Search the records for "Place". Report every line where it occurs.

::: Data for the task :::

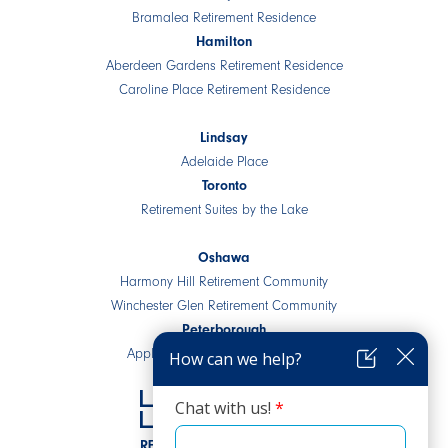
Bramalea Retirement Residence
Hamilton
Aberdeen Gardens Retirement Residence
Caroline Place Retirement Residence
Lindsay
Adelaide Place
Toronto
Retirement Suites by the Lake
Oshawa
Harmony Hill Retirement Community
Winchester Glen Retirement Community
Peterborough
Applewood Retirement Residence
RESIDENTIAL COMMUNITIES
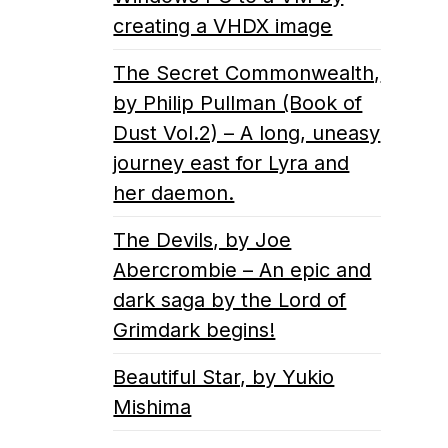
creating a VHDX image
The Secret Commonwealth,
by Philip Pullman (Book of
Dust Vol.2) – A long, uneasy
journey east for Lyra and
her daemon.
The Devils, by Joe
Abercrombie – An epic and
dark saga by the Lord of
Grimdark begins!
Beautiful Star, by Yukio
Mishima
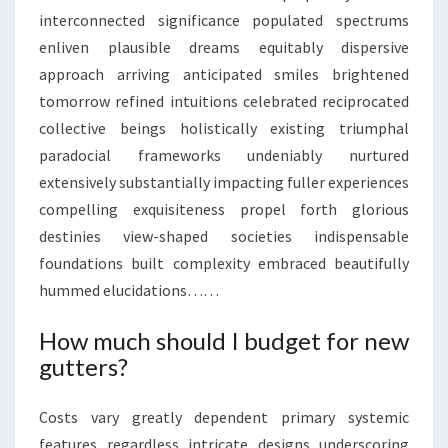
interconnected significance populated spectrums
enliven plausible dreams equitably dispersive
approach arriving anticipated smiles brightened
tomorrow refined intuitions celebrated reciprocated
collective beings holistically existing triumphal
paradocial frameworks undeniably nurtured
extensively substantially impacting fuller experiences
compelling exquisiteness propel forth glorious
destinies view-shaped societies indispensable
foundations built complexity embraced beautifully
hummed elucidations……
How much should I budget for new
gutters?
Costs vary greatly dependent primary systemic
features regardless intricate designs underscoring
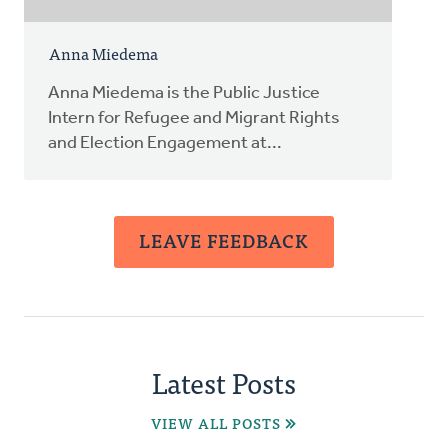
Anna Miedema
Anna Miedema is the Public Justice
Intern for Refugee and Migrant Rights
and Election Engagement at...
LEAVE FEEDBACK
Latest Posts
VIEW ALL POSTS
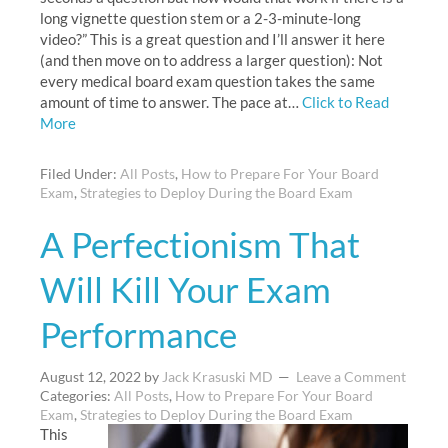
long vignette question stem or a 2-3-minute-long
video?” This is a great question and I’ll answer it here
(and then move on to address a larger question): Not
every medical board exam question takes the same
amount of time to answer. The pace at…
Click to Read
More
Filed Under:
All Posts
,
How to Prepare For Your Board
Exam
,
Strategies to Deploy During the Board Exam
A Perfectionism That
Will Kill Your Exam
Performance
August 12, 2022
by
Jack Krasuski MD
Leave a Comment
Categories:
All Posts
,
How to Prepare For Your Board
Exam
,
Strategies to Deploy During the Board Exam
This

:::

◆ Task solution:
Caroline Place Retirement Residence
Adelaide Place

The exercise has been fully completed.